- [What this task involves]:
Output the listing exactly, without its pictures.

- [Data]:
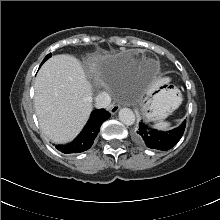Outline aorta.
I'll use <instances>...</instances> for the list:
<instances>
[{"instance_id":"1","label":"aorta","mask_w":220,"mask_h":220,"mask_svg":"<svg viewBox=\"0 0 220 220\" xmlns=\"http://www.w3.org/2000/svg\"><path fill=\"white\" fill-rule=\"evenodd\" d=\"M118 115H119V120L127 126L133 125L135 122V114L129 108H122L119 111Z\"/></svg>"}]
</instances>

- [Problem solution]:
Outline aorta.
I'll use <instances>...</instances> for the list:
<instances>
[{"instance_id":"1","label":"aorta","mask_w":220,"mask_h":220,"mask_svg":"<svg viewBox=\"0 0 220 220\" xmlns=\"http://www.w3.org/2000/svg\"><path fill=\"white\" fill-rule=\"evenodd\" d=\"M118 115H119V120L127 126L133 125L135 122V114L129 108H122L119 111Z\"/></svg>"}]
</instances>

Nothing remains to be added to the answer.